Dataset excerpts:

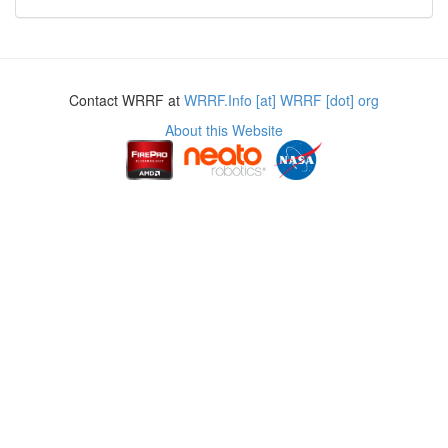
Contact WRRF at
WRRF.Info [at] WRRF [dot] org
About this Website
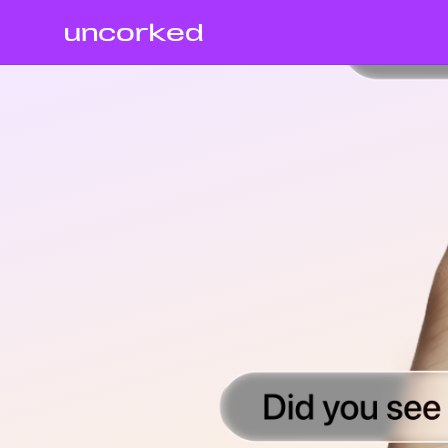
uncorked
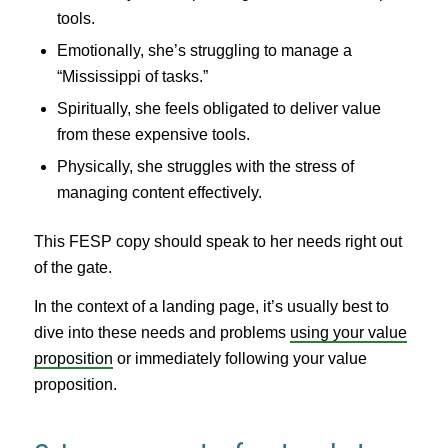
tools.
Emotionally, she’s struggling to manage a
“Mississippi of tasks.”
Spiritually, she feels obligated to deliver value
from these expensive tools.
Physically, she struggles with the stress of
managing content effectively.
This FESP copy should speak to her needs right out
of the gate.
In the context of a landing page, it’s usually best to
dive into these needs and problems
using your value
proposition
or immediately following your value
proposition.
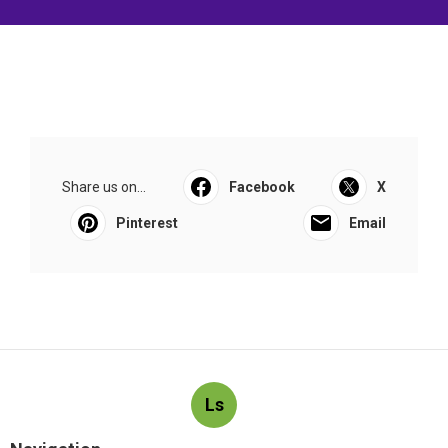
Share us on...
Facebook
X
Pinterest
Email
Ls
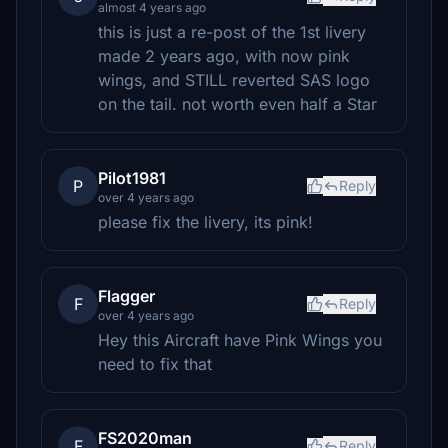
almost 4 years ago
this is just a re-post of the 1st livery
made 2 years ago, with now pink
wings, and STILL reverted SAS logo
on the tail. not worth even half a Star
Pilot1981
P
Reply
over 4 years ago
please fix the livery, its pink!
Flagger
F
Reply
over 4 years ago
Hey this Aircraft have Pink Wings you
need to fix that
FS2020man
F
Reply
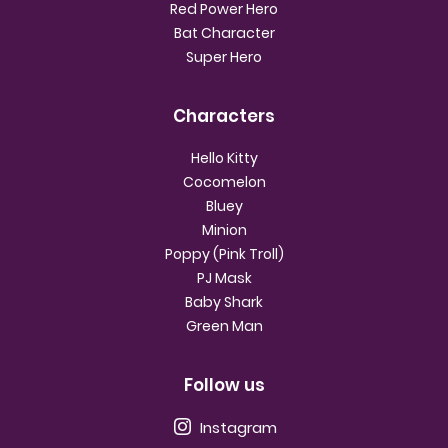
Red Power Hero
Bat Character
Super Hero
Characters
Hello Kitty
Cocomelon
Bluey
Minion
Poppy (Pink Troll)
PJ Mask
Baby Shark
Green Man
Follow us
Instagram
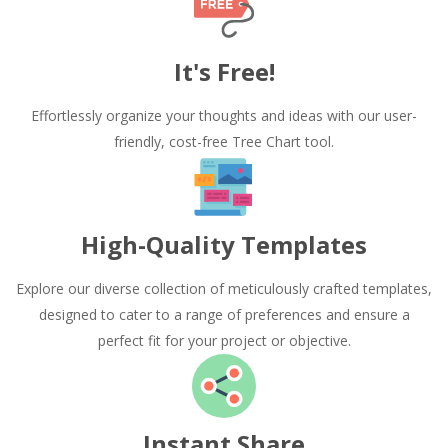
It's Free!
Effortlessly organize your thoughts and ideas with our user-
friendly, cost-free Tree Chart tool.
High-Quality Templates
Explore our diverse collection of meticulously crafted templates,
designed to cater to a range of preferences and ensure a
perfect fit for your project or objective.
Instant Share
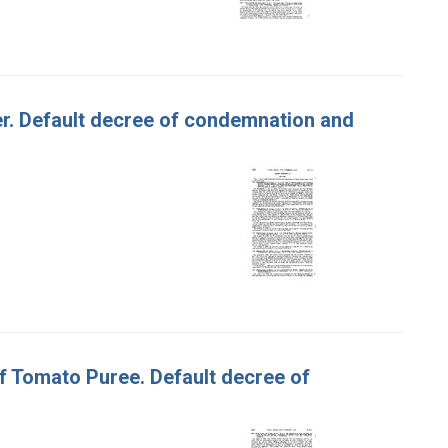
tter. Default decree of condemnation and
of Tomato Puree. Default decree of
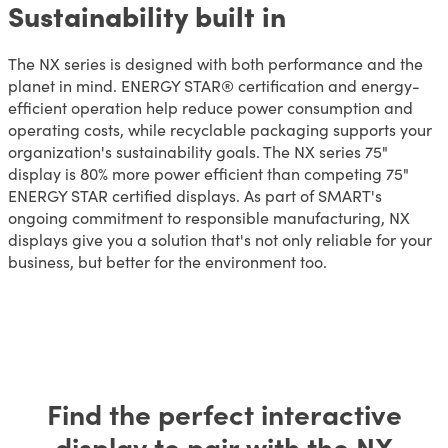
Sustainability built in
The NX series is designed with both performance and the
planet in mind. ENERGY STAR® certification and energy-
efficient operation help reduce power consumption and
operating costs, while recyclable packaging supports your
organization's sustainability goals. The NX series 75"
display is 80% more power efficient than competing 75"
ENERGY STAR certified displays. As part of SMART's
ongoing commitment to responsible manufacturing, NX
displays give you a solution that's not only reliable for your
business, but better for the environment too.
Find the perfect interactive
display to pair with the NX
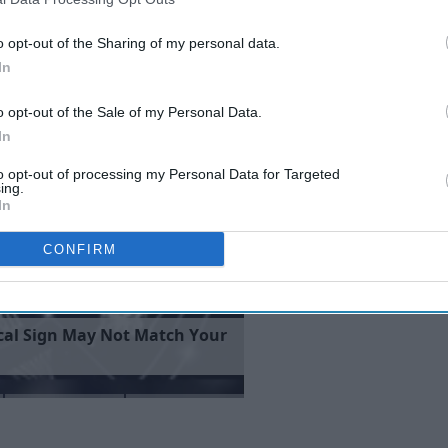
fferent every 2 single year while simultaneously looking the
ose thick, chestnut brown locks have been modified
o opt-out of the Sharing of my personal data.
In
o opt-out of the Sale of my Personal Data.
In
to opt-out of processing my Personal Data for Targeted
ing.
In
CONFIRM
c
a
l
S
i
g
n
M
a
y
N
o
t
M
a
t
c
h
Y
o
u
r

Requirement:
Only the lines that contain the word "years" should be copied from the material.

Answer for this exercise:
almost 4 years ago
made 2 years ago, with now pink
over 4 years ago
over 4 years ago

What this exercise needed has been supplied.